WHAT THE TASK ASKS:
Without the pictures, give the listing below again exactly.

- - - - -

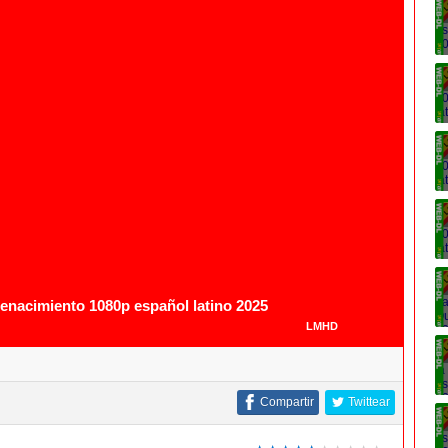
1080p
1080p
nacimiento 1080p español latino 2025
LMHD
Compartir
Twittear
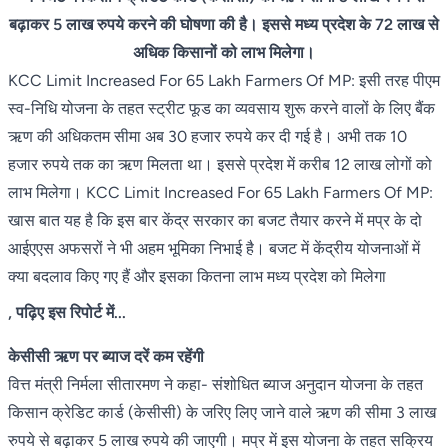
बढ़ाकर 5 लाख रुपये करने की घोषणा की है। इससे मध्य प्रदेश के 72 लाख से
अधिक किसानों को लाभ मिलेगा।
KCC Limit Increased For 65 Lakh Farmers Of MP: इसी तरह पीएम
स्व-निधि योजना के तहत स्ट्रीट फूड का व्यवसाय शुरू करने वालों के लिए बैंक
ऋण की अधिकतम सीमा अब 30 हजार रुपये कर दी गई है। अभी तक 10
हजार रुपये तक का ऋण मिलता था। इससे प्रदेश में करीब 12 लाख लोगों को
लाभ मिलेगा। KCC Limit Increased For 65 Lakh Farmers Of MP:
खास बात यह है कि इस बार केंद्र सरकार का बजट तैयार करने में मप्र के दो
आईएएस अफसरों ने भी अहम भूमिका निभाई है। बजट में केंद्रीय योजनाओं में
क्या बदलाव किए गए हैं और इसका कितना लाभ मध्य प्रदेश को मिलेगा
, पढ़िए इस रिपोर्ट में...
केसीसी ऋण पर ब्याज दरें कम रहेंगी
वित्त मंत्री निर्मला सीतारमण ने कहा- संशोधित ब्याज अनुदान योजना के तहत
किसान क्रेडिट कार्ड (केसीसी) के जरिए लिए जाने वाले ऋण की सीमा 3 लाख
रुपये से बढ़ाकर 5 लाख रुपये की जाएगी। मप्र में इस योजना के तहत सक्रिय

- - - - -

SOLUTION BELOW:
1080p
1080p
nacimiento 1080p español latino 2025
LMHD
Compartir
Twittear
बढ़ाकर 5 लाख रुपये करने की घोषणा की है। इससे मध्य प्रदेश के 72 लाख से
अधिक किसानों को लाभ मिलेगा।
KCC Limit Increased For 65 Lakh Farmers Of MP: इसी तरह पीएम
स्व-निधि योजना के तहत स्ट्रीट फूड का व्यवसाय शुरू करने वालों के लिए बैंक
ऋण की अधिकतम सीमा अब 30 हजार रुपये कर दी गई है। अभी तक 10
हजार रुपये तक का ऋण मिलता था। इससे प्रदेश में करीब 12 लाख लोगों को
लाभ मिलेगा। KCC Limit Increased For 65 Lakh Farmers Of MP:
खास बात यह है कि इस बार केंद्र सरकार का बजट तैयार करने में मप्र के दो
आईएएस अफसरों ने भी अहम भूमिका निभाई है। बजट में केंद्रीय योजनाओं में
क्या बदलाव किए गए हैं और इसका कितना लाभ मध्य प्रदेश को मिलेगा
, पढ़िए इस रिपोर्ट में...
केसीसी ऋण पर ब्याज दरें कम रहेंगी
वित्त मंत्री निर्मला सीतारमण ने कहा- संशोधित ब्याज अनुदान योजना के तहत
किसान क्रेडिट कार्ड (केसीसी) के जरिए लिए जाने वाले ऋण की सीमा 3 लाख
रुपये से बढ़ाकर 5 लाख रुपये की जाएगी। मप्र में इस योजना के तहत सक्रिय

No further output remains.